# Performance statistics

You work in a fashion company with 100 employees. You want to start tracking the effectiveness of your tailors and decide to keep track of their performance for the month January of 2018.

To the right, you can see an example sheet of the performance metrics for a tailor called Vivienne V. Versace. There are some tables with the employee and product information and a performance table.

Finally, there's a bigger table, which contains the performance metrics:

- Finished: the amount of finished products that day
- Output: the combined value of those finished products
- Cost: the cost to produce those products
- Net: the difference between output and cost
- Performance: the performance of the employee, bad, acceptable or good.

- See 02.01

# Flow control - IF

Throughout the previous chapters, there have been several occasions where you had to use logical values: TRUE or FALSE. Now here's where they get really useful: flow control functions.

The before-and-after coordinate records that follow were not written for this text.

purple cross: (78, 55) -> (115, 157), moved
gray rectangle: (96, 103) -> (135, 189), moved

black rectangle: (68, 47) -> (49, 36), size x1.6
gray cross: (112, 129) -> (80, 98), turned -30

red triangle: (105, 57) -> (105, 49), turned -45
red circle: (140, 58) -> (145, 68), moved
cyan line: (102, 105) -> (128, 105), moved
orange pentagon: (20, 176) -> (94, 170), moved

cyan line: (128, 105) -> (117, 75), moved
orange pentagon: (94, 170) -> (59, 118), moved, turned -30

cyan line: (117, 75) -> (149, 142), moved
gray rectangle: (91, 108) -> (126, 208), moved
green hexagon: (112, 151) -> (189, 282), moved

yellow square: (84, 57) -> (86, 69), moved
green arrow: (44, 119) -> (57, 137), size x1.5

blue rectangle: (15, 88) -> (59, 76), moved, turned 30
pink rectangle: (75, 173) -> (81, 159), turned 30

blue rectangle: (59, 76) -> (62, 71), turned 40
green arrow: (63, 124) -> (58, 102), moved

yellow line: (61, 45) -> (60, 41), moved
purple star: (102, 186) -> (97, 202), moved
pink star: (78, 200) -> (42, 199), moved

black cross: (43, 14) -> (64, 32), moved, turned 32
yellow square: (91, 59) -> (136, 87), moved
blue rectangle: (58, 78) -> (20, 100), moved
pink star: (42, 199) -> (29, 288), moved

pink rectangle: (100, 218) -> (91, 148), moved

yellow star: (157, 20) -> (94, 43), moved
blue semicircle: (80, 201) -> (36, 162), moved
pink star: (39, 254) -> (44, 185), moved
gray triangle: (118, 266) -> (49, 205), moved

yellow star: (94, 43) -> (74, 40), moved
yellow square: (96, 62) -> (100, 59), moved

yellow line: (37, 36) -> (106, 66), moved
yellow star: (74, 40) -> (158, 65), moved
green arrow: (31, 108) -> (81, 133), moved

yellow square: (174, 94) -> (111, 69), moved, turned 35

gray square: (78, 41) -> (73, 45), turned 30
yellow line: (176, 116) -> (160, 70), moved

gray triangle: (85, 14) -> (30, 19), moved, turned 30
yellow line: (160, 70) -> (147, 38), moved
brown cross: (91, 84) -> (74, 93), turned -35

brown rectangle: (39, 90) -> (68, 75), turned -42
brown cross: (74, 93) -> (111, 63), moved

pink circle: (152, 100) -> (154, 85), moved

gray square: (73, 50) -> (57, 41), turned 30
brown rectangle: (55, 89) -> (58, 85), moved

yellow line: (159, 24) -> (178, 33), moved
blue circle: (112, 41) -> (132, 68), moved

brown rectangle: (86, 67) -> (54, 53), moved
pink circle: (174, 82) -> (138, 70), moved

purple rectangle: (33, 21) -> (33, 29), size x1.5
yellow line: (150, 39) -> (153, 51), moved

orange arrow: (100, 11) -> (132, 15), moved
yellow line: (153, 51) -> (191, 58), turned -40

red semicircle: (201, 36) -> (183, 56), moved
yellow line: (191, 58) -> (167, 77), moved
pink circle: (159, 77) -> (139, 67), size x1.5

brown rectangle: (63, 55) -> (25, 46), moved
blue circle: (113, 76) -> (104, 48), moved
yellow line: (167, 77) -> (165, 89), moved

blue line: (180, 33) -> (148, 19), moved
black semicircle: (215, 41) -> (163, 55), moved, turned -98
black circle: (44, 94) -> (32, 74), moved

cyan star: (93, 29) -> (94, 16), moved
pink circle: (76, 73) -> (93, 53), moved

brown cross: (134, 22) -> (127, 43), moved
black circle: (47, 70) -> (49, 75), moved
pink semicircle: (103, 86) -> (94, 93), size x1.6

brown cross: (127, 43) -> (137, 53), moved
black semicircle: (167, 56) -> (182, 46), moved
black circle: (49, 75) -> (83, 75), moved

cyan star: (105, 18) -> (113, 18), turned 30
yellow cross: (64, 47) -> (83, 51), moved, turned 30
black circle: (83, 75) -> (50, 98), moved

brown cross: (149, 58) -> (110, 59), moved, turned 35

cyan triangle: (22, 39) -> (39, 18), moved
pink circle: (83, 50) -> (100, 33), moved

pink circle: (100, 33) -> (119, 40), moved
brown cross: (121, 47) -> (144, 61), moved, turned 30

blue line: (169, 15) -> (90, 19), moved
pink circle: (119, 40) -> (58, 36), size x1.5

These are functions that use a certain logical value as one of their arguments and evaluate according to that value. One will be specifically important in this exercise:

IF(logical_expression, value_if_true, value_if_false): depending on the logical_expression, return value_if_true when its result is TRUE, return value_if_false otherwise.
For example, = IF(TRUE, 2, -2) would evaluate to 2.

- See 02.02

# Nested logical functions - IF

We've merged the cost you calculated in the previous exercise into one column, G, to win some space. Now, it's time to dig deeper, you're going to use a nested if statement.

To understand this, you can think of IF functions as parts of a decision tree. In each splitting of the tree, you follow a path depending on the value of a logical expression. If the expression is TRUE, you follow one branch, if it is FALSE you follow the other. When you nest IF statements, you're just following along the branches of the decision tree.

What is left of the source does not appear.